A onda de gamificação dos investimentos faz com que muita gente esqueça os riscos que envolvem essas transações. E, às vezes, o preço da inexperiência pode ser caro demais. O jovem americano Alex Kearns, de 20 anos, pagou com a própria vida seu amadorismo na bolsa de valores.
Assim como milhões de americanos, Kearns passou a "brincar" no aplicativo Robinhood, uma corretora de valores online que se tornou a sensação de uma nova era no investimento das pessoas físicas e que conta com 13 milhões de usuários.
Em 12 de junho, em sua casa em Naperville, Kearns se suicidou por acreditar ter perdido quase US$ 750 mil em um investimento frustrado, realizado por meio da Robinhood, no mercado de opções.
Em um bilhete que deixou para sua família, Kearns afirmou que “não tinha ideia do que estava fazendo” e que jamais havia “pretendido aceitar um risco desse tamanho”.
Na verdade, Kearns confundiu um prejuízo potencial com o resultado de seu investimento total. Por isso, acreditou que tinha tido um prejuízo quase milionário. Na verdade, sua conta tinha um saldo positivo de US$ 16 mil.
Embora um suicídio nunca seja desencadeado por um motivo isolado, as autoridades e familiares não descartam que a confusão ao interpretar os dados de seu investimento no Robinhood possam ter contribuído para a tragédia.
O analista da Sullimar Capital, Bill Brewster, que é casado com uma prima de Kearns, compartilhou uma captura de tela que pode explicar, pelo menos em partes, o ocorrido.
Na imagem publicada por Brewster, no Twitter, é possível ver que a conta em nome de Kearns mostrava "negative cash" e "negative buying power". Ambos os termos não equivalem a dívida. Eles indicam apenas uma "projeção".
“Quanto mais me aprofundo no estudo da coisa, mais zangado fico”, disse Brewster, ao jornal britânico Financial Times. “Eles estão empurrando as pessoas na direção dessa dinamite financeira”.
O trágico episódio mostra lado sombrio do recente boom de investimentos por investidores amadores. Boa parte deles não conhece os jargões financeiros e as regras de negociações. Soma-se a esses fatores as ofertas tentadoras, que vão de transações gratuitas a possibilidade de adquirir pequenas frações de ações.

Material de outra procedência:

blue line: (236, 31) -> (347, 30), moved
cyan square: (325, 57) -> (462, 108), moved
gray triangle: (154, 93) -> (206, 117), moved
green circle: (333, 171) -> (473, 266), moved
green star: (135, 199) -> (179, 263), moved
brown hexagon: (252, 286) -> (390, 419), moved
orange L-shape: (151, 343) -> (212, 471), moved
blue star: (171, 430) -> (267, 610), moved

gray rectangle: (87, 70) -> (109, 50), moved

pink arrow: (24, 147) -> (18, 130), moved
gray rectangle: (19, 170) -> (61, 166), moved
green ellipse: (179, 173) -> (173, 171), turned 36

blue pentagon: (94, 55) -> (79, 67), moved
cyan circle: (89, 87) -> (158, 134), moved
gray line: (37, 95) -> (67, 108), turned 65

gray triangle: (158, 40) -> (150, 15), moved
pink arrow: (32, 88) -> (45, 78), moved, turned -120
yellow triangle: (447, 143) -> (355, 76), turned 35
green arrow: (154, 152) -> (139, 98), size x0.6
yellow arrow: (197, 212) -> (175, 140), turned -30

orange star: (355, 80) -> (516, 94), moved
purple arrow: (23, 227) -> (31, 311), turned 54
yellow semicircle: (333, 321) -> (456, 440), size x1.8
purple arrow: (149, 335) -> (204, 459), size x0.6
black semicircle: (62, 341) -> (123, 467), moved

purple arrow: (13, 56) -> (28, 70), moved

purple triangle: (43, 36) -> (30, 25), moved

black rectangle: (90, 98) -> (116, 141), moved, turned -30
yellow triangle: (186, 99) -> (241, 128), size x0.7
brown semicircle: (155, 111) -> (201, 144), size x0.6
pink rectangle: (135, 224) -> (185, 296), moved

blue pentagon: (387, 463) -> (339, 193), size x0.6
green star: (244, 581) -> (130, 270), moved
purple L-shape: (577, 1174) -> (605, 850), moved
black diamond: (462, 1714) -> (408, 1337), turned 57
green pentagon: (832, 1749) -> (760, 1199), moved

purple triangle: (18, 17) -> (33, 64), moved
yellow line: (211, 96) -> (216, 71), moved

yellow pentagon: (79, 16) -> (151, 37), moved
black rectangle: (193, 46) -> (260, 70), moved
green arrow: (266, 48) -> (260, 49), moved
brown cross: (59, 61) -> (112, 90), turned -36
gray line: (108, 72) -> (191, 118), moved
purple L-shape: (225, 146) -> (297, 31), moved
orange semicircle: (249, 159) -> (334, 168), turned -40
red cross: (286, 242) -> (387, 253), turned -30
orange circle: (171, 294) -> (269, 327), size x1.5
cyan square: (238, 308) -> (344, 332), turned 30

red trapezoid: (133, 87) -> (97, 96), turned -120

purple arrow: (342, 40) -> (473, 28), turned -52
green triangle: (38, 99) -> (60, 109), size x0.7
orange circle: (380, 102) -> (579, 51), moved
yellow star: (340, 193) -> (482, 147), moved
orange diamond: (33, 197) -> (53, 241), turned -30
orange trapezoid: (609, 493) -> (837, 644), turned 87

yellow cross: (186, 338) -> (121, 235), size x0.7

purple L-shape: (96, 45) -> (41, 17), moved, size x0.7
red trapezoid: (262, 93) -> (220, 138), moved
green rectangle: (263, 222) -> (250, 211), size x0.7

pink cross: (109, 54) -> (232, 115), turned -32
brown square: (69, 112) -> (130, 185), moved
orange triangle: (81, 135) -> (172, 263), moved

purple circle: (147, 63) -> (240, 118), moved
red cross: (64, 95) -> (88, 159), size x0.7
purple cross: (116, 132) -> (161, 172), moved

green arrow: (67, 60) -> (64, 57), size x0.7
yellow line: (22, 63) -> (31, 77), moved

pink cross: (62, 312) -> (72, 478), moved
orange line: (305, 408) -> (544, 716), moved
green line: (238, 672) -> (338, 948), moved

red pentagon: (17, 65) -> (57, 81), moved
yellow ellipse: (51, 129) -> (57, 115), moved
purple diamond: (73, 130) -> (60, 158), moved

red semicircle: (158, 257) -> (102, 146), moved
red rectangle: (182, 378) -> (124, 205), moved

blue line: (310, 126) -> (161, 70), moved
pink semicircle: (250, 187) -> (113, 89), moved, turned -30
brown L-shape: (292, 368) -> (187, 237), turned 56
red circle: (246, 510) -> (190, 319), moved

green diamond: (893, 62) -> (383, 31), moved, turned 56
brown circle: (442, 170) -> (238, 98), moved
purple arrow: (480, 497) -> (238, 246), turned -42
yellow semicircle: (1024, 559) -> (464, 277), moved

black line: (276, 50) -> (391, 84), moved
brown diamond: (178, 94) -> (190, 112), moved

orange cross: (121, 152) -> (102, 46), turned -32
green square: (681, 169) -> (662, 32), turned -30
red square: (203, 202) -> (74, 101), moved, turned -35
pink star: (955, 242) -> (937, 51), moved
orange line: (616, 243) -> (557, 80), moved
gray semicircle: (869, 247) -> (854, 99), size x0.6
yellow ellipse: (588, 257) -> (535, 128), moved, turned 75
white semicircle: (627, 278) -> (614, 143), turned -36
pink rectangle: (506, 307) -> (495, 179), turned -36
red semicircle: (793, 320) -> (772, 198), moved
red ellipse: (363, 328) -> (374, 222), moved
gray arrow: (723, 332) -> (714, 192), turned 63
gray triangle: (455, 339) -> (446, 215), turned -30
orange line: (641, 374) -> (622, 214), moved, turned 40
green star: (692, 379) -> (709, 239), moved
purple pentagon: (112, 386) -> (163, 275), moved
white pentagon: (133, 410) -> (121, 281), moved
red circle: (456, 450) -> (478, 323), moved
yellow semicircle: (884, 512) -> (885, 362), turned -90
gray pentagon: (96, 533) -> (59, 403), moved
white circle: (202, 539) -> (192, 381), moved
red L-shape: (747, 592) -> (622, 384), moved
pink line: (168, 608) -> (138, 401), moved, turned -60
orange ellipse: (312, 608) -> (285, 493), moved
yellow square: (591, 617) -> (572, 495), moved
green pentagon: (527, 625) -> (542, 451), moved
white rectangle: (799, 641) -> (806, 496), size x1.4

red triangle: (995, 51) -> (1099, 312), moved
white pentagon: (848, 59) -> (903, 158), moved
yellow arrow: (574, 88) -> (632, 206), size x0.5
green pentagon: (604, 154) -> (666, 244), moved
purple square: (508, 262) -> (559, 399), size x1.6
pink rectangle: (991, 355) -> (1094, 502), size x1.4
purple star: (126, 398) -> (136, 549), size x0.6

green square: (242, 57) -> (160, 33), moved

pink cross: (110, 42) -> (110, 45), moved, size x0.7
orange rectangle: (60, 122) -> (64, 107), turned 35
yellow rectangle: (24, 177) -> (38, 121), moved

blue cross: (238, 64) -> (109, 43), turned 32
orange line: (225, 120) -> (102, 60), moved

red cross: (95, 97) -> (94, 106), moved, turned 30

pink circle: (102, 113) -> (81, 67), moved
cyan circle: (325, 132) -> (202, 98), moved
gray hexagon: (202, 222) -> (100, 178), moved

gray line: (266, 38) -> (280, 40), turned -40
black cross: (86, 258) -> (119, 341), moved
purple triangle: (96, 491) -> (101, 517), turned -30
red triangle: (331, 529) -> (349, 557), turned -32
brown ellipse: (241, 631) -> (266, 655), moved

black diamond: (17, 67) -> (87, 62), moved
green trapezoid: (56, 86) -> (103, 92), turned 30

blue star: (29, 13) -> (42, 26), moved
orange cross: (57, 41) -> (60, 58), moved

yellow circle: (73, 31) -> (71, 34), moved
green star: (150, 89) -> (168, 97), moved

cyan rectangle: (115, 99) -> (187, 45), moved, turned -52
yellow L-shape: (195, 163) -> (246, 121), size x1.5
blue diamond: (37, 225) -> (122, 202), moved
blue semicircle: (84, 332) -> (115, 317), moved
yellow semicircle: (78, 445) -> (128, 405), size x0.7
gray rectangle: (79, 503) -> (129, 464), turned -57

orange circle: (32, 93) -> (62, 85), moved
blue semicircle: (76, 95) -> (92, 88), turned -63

Todas essas facilidades têm atraídos milhões de novos investidores, o que tem provocado movimentações que fogem à lógica dos profissionais. Companhias à beira da falência, como a locadora de veículos Hertz, viram suas ações dispararem sem nenhum fundamento que justificasse a alta dos papéis.
O que aconteceu foi que esses "amadores", empolgados pelo valor baixo dos papéis da companhia, compraram as ações sem nenhuma estratégia. A lógica foi simples: se o preço do papel está baixo e caiu demais, tudo leva a crer que, agora, vai subir.
Esse frenesi, no entanto, beneficiou muito as corretoras, que usam estratégias de gameficação, fazendo com que os investidores acompanhem em tempo real os lucros e prejuízos. Só a Robinhood atraiu 3 milhões de novos usuários no primeiro trimestre de 2020.
Mas ela não foi a único beneficiada dessa onda de investidores amadores. A Charles Schwab, ETrade e Interactive Brokers criaram somadas 1,5 milhão de contas novas nos cinco primeiros meses do ano, quase o dobro do total do período em 2019. E a TG Ameritrade conquistou 500 mil novas contas no primeiro trimestre, três vezes mais do que o mesmo período do ano passado.
Para o investidor Nick James, fundador da plataforma de análise de oferta de trade Forex Bonus Lab, a prática pede cautela. "Muitos dos novatos não dispõem de tempo, dinheiro ou disposição para lidar com a oscilação do mercado, sobretudo com as baixas", disse ao NeoFeed.
Todos os entraves que se impõem no caminho que separa um "aventureiro" de um investidor profissional fazem com que James e outros especialistas voltem a repetir o óbvio: "investimento não é um jogo e ele pode ter sérias consequências".
Nos grupos de day traders disponíveis na internet, há diversas histórias de usuários que arriscaram mais do que deveriam e se arrependeram. Um deles, que não quis se identificar, diz que ficou empolgado com seus pequenos ganhos iniciais e injetou toda sua poupança, de US$ 14 mil, na operação. Acabou perdendo tudo em uma questão de semanas.
A fim de evitar que narrativas semelhantes tenham um final dramático, como o do jovem americano, o Robinhood disse em comunicado oficial que está revendo suas políticas e "considerando as mudanças apropriadas".